1940’lı yılların sonunda savaş sonrası dünyada yaşanan teknolojik ilerlemeler ülkemizde de hissedilmeye başlanmış ve II. Ulusal Mimarlık akımının etkileri yavaş yavaş yerini gelişen teknolojinin gereği çağdaş mimarlık ilkelerine bırakmıştır. İthal malzeme kullanımının artması, yurt dışına mimarlık eğitimi için giden gençlerin yurda dönmeleri, yabancı mimarların ülkemizde yeniden etkin olmaları mimaride değişimi hızlandıran nedenlerden bir kaçıdır.

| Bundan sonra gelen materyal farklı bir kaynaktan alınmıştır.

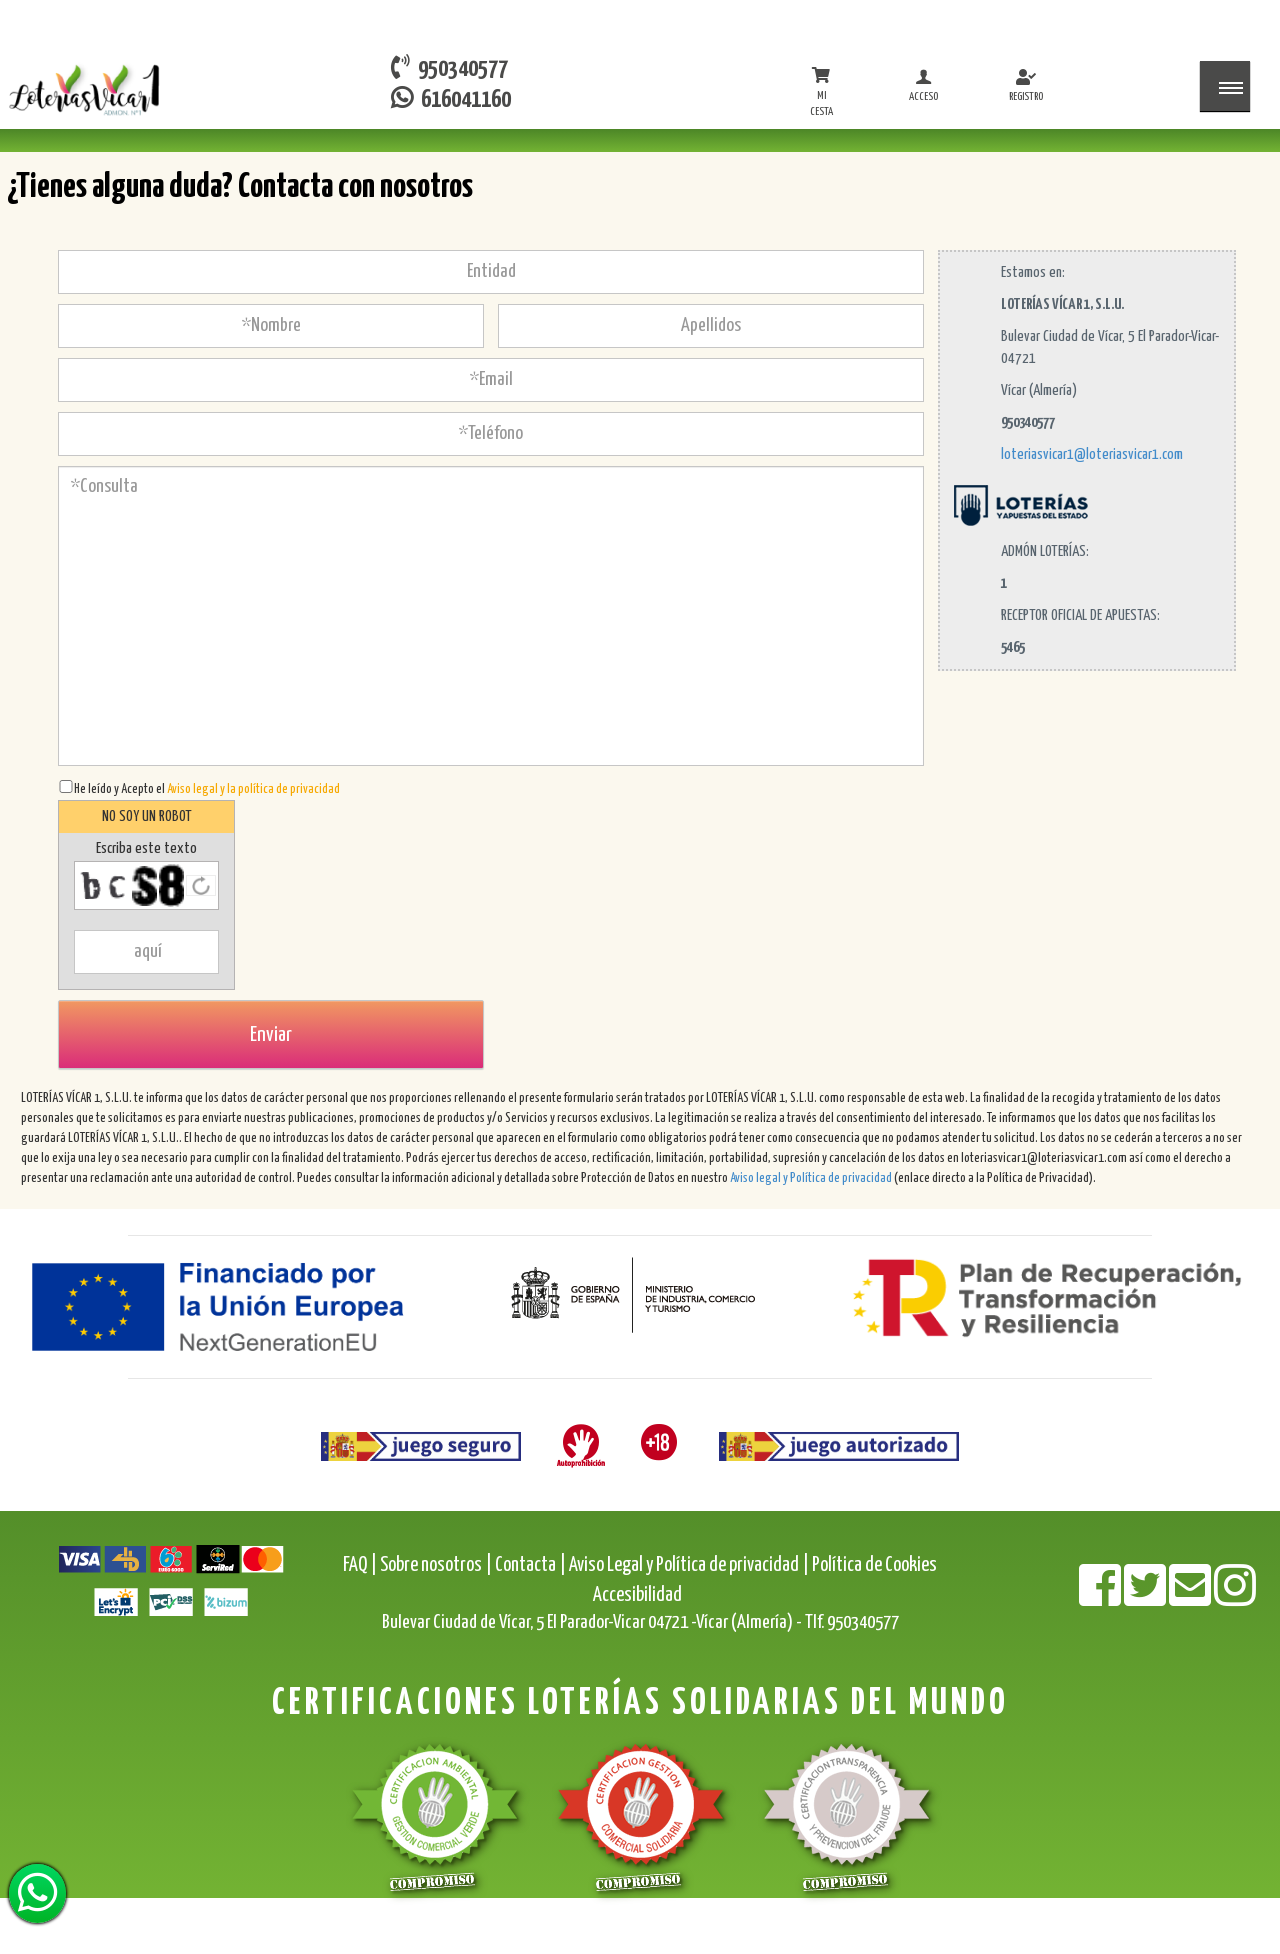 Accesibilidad (637, 1595)
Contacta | (530, 1565)
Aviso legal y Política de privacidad (811, 1178)
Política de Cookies (874, 1565)
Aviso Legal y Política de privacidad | (690, 1565)
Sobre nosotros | (436, 1565)
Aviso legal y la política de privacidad (253, 789)
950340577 (449, 67)
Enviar (271, 1035)
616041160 (451, 98)
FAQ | (361, 1565) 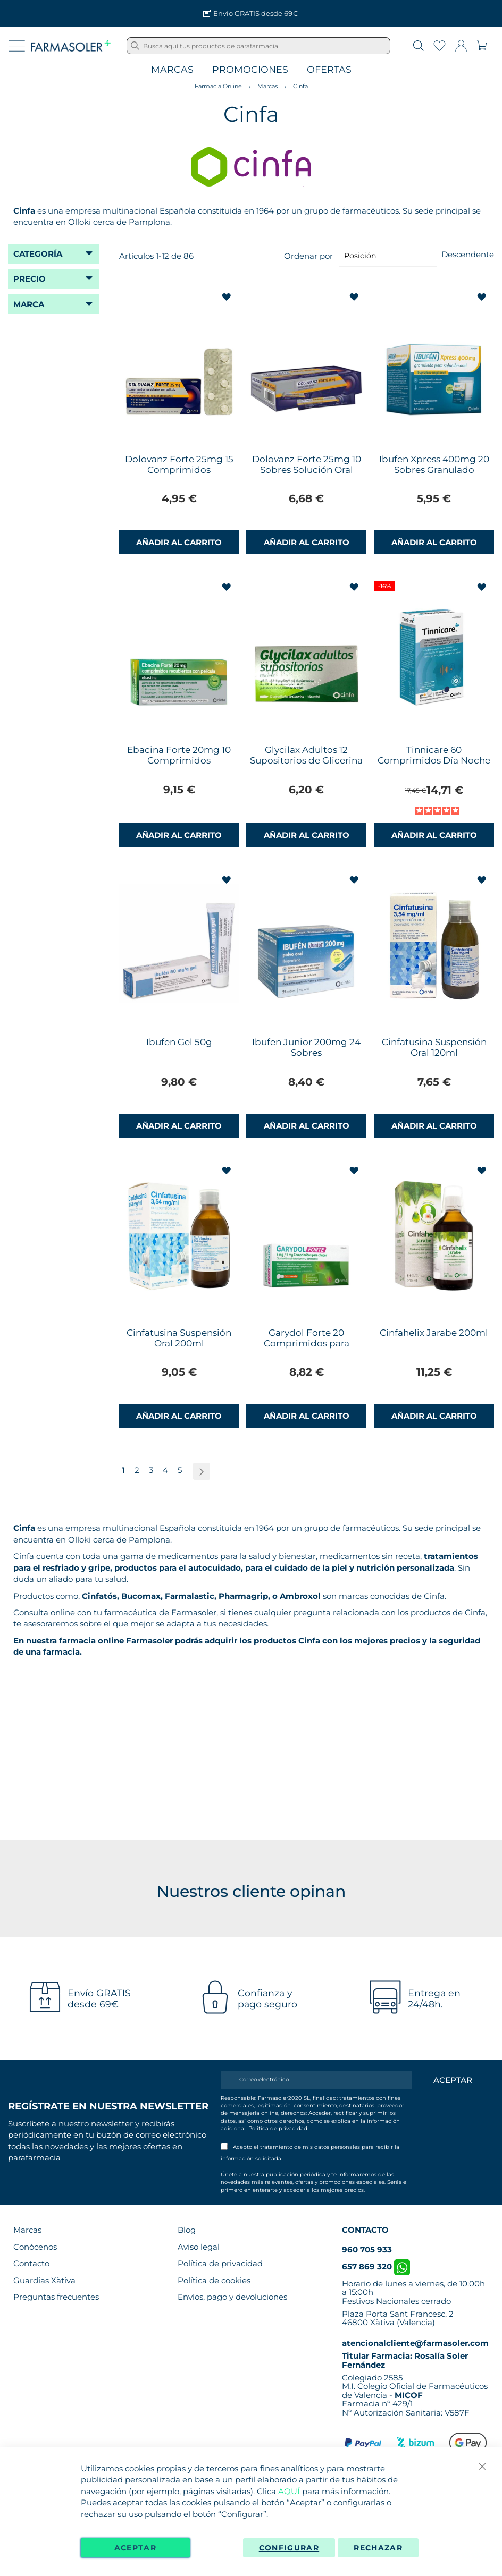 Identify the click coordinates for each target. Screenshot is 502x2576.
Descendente (467, 254)
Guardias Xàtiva (44, 2280)
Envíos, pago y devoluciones (232, 2297)
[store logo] (71, 45)
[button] (227, 297)
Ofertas (329, 70)
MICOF (409, 2395)
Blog (187, 2230)
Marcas (172, 70)
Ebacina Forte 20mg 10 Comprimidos (179, 755)
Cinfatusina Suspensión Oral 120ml (434, 1047)
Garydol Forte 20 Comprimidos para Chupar (306, 1343)
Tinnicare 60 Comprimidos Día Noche (434, 755)
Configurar (289, 2548)
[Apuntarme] (453, 2080)
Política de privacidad (277, 2128)
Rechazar (378, 2548)
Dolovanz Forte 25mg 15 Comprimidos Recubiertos (179, 470)
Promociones (250, 70)
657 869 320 (376, 2266)
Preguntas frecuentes (56, 2297)
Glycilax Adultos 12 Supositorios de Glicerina (306, 755)
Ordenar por (308, 255)
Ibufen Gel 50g (179, 1042)
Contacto (31, 2263)
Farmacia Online (218, 86)
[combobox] (258, 45)
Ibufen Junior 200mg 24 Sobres (306, 1047)
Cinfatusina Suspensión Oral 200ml (179, 1338)
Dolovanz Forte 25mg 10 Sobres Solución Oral (306, 464)
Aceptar (135, 2548)
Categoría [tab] (37, 254)
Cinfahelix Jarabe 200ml (434, 1332)
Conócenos (35, 2247)
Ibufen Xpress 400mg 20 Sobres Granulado (434, 464)
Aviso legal (199, 2247)
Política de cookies (214, 2280)
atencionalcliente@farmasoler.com (415, 2343)
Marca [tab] (28, 304)
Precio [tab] (29, 279)
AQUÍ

Aynı zamanda bu yıllardan itibaren mimarlık eğitimi veren kurumların sayısı artmaya başlamış, eğitimin yaygınlaşması ile birlikte mimarlık büroları da çoğalmıştır. Dünyadaki gelişmelerden kısa sürede haberdar olmaya başlayan mimarlar, bir noktaya bağlı kalmaktan ziyade özgün tasarımlara yönelmişlerdir. Sonuç olarak 1950’li yıllardan sonra karşımıza çıkan tasarımları önceki dönemlerde olduğu gibi kesin çizgilerle birbirinden ayırmamız imkansızdır. Bu yeni mimari oluşumun ilk örnekleri arasında İstanbul Hilton Oteli (1953), İstanbul Belediye Sarayı(1953), İstanbul Sheraton Oteli(1959), Ankara Kızılay İşhanı(1959) sayılabilir. Ayrıca 1950’lı yıllardan önce yoğun olarak konut ve kamu yapıları tasarlanmasına rağmen bu yıllardan itibaren fabrikalar, büro ve şirket binaları gibi farklı yapı tipleri dönemin anlayışına göre inşa edilmiştir.